**TASK DETAILS**
This exercise calls for every record to be returned exactly, with pictures removed.

[Stored data entries]
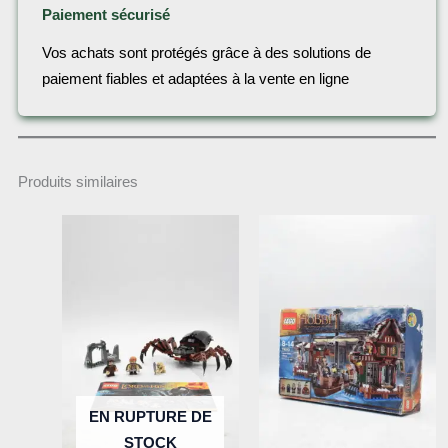
Paiement sécurisé
Vos achats sont protégés grâce à des solutions de
paiement fiables et adaptées à la vente en ligne
Produits similaires
EN RUPTURE DE
STOCK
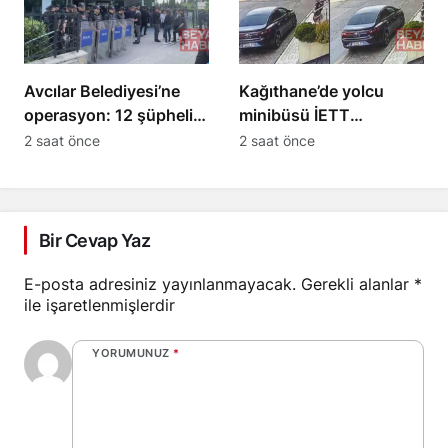
Avcılar Belediyesi’ne
Kağıthane’de yolcu
operasyon: 12 şüpheli
minibüsü İETT
tutuklama talebiyle sevk
otobüsüyle çarpıştı: 3
2 saat önce
2 saat önce
edildi
yaralı
Bir Cevap Yaz
E-posta adresiniz yayınlanmayacak.
Gerekli alanlar
*
ile işaretlenmişlerdir
YORUMUNUZ
*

**OUTPUT OF THE TASK**
Paiement sécurisé
Vos achats sont protégés grâce à des solutions de
paiement fiables et adaptées à la vente en ligne
Produits similaires
EN RUPTURE DE
STOCK
Avcılar Belediyesi’ne
Kağıthane’de yolcu
operasyon: 12 şüpheli
minibüsü İETT
tutuklama talebiyle sevk
otobüsüyle çarpıştı: 3
2 saat önce
2 saat önce
edildi
yaralı
Bir Cevap Yaz
E-posta adresiniz yayınlanmayacak.
Gerekli alanlar
*
ile işaretlenmişlerdir
YORUMUNUZ
*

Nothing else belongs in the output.